* **TASK REQUIREMENTS**:
What's needed: every entry, printed exactly, minus the images.

* **INFORMATION GIVEN**:
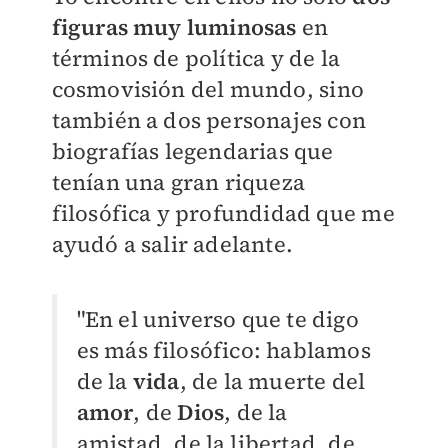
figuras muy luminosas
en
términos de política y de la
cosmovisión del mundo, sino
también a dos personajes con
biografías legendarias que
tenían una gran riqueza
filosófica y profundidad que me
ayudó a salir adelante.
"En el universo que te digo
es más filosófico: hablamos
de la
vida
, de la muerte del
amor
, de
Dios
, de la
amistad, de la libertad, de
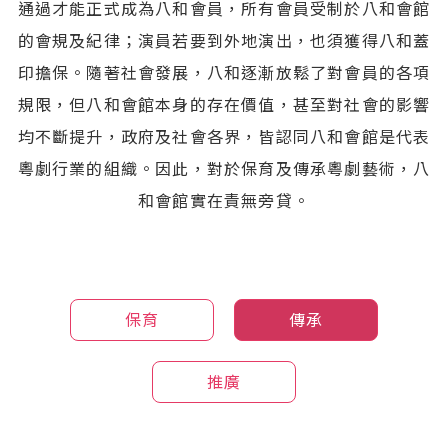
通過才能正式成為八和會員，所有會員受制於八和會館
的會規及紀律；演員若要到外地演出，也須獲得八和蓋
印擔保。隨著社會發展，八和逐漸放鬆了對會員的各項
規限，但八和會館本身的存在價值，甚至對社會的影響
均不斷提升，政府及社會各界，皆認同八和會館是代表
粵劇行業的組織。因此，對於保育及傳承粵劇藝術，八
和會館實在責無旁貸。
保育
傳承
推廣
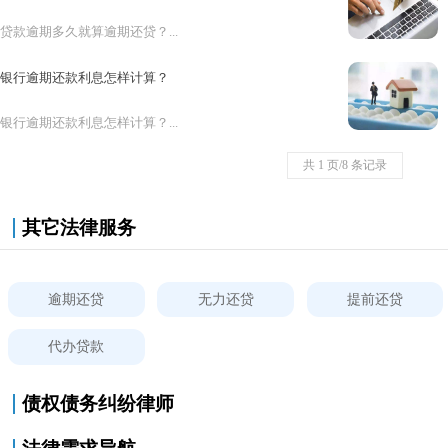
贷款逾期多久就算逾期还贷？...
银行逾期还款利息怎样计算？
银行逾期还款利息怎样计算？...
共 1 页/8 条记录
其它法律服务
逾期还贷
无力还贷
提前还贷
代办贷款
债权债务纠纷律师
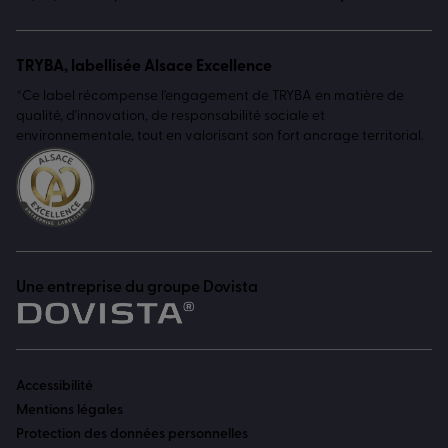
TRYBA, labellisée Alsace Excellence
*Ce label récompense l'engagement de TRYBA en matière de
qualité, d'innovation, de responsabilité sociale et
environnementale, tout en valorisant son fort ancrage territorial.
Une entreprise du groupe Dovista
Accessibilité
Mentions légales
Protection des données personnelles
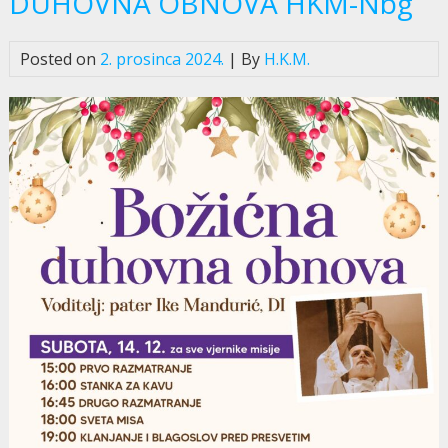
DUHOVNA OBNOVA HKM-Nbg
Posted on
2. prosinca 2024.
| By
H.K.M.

* **PROBLEM SOLUTION**:
figuras muy luminosas
en
términos de política y de la
cosmovisión del mundo, sino
también a dos personajes con
biografías legendarias que
tenían una gran riqueza
filosófica y profundidad que me
ayudó a salir adelante.
"En el universo que te digo
es más filosófico: hablamos
de la
vida
, de la muerte del
amor
, de
Dios
, de la
amistad, de la libertad, de
通過才能正式成為八和會員，所有會員受制於八和會館
的會規及紀律；演員若要到外地演出，也須獲得八和蓋
印擔保。隨著社會發展，八和逐漸放鬆了對會員的各項
規限，但八和會館本身的存在價值，甚至對社會的影響
均不斷提升，政府及社會各界，皆認同八和會館是代表
粵劇行業的組織。因此，對於保育及傳承粵劇藝術，八
和會館實在責無旁貸。
保育
傳承
推廣
贷款逾期多久就算逾期还贷？...
银行逾期还款利息怎样计算？
银行逾期还款利息怎样计算？...
共 1 页/8 条记录
其它法律服务
逾期还贷
无力还贷
提前还贷
代办贷款
债权债务纠纷律师
TRYBA, labellisée Alsace Excellence
*Ce label récompense l'engagement de TRYBA en matière de
qualité, d'innovation, de responsabilité sociale et
environnementale, tout en valorisant son fort ancrage territorial.
Une entreprise du groupe Dovista
Accessibilité
Mentions légales
Protection des données personnelles
DUHOVNA OBNOVA HKM-Nbg
Posted on
2. prosinca 2024.
| By
H.K.M.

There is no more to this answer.